Initially, the Trekka was produced at a rate of six vehicles a day with hand-formed steel panels. Production output increased after the panel forming was contracted out to H J Ryans, an Auckland manufacturer of lawn mowers. 708 Trekkas were sold in its first year of production and by January 1968 the 1,000th had been manufactured. When production ceased in 1972, some 2,500 had been built.

Buyer demand for a more weather-proof top was answered by a white fibreglass canopy, whose manufacture was outsourced to another Auckland company. These later models were also fitted with improved seats.

The inability of the standard Škoda differential to cope with the frequently slippery conditions on farms and construction sites quickly became obvious. A limited-slip differential was therefore developed for the Trekka by Ray Stone, who had previously developed such units for racing cars.

==Exports==
Motor Holdings began to look for export markets in 1968, with the first Trekkas exported going to Fiji. In subsequent months, other Pacific island states imported some Trekkas.

Exports to Australia became a matter of urgency when it became known that Motokov in Czechoslovakia (holding group of Škoda) planned to build a Škoda-based vehicle in Australia. The Australia and New Zealand governments agreed that up to 720 Trekkas a year could be sold in Australia free of duty, provided New Zealand issued an equal number of extra licences for Holden vehicles to be sold in New Zealand. Australian buyers did not take to the Trekka, cheapness being less of a prerequisite in that country and more robust and powerful alternatives being readily available from local manufacturers, Holden, Ford and Chrysler. Fewer than 100 Trekkas were eventually sold in Australia.

In July 1969, at the height of the American War in Vietnam, five Trekkas were flown into South Vietnam in RNZAF Bristol Freighters. These served as runabouts and sometimes as ambulances with a civilian hospital run by a New Zealand surgical team. Heavy rains and poor roads led to breakdowns. The Trekka was unattractive to black market thieves, who preferred the more ubiquitous and tougher Land Rover and Jeep.

A single Trekka was exported to General Motors in Detroit in 1969, the purpose and outcome of which is unknown.

Exports of CKD Trekkas to Indonesia began in 1971 for assembly there.
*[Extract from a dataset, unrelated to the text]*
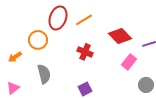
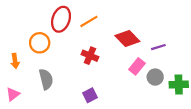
orange arrow: (15, 57) -> (15, 61), turned -64
gray circle: (146, 85) -> (155, 77), moved

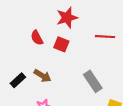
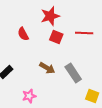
red square: (61, 44) -> (56, 37), moved
brown arrow: (42, 76) -> (47, 68), moved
Trekkas were exported to Latin America, Caribbean, Arab countries, Africa, Afghanistan, Southeast Asia in 1970s. Trekkas were used as Tap taps in Haiti.

==Market appeal==
In New Zealand at that time, government regulation made it very difficult to purchase a new car because of restricted import numbers, high tariffs and high deposit requirements for hire purchase. Because the Trekka was 80% New Zealand sourced and sold as an "agricultural vehicle", there were no restrictions on its availability (apart from manufacturer capacity), it was relatively inexpensive and could be bought with a lower deposit than other vehicle types. It was bought in large numbers by local authorities and trades people.
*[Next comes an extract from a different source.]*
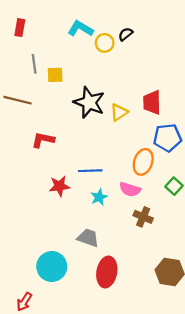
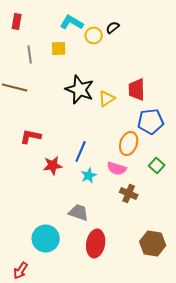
yellow square: (55, 75) -> (59, 48), moved
red L-shape: (43, 140) -> (31, 136), moved
blue line: (90, 171) -> (81, 152), turned -65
The Trekka is remembered for the unlikely success of its low quality manufacturing and simple design. Despite its flaws, it generally suited the purpose for which it was made.
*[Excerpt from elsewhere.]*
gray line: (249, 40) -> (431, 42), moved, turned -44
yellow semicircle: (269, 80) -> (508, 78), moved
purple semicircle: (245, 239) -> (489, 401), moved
Once import restrictions were eased and as the economic situation in New Zealand improved, the marginal economics of limited production led to its commercial demise. Ultimately, a Skoda-powered two wheel drive utility vehicle could no longer meet the needs of increasingly affluent rural and construction sectors.

The Trekka has since become something of a New Zealand icon representing the "Kiwi can-do" attitude of the 1960s. It survives as a curiosity in the collections of New Zealand and Australian vehicle collectors.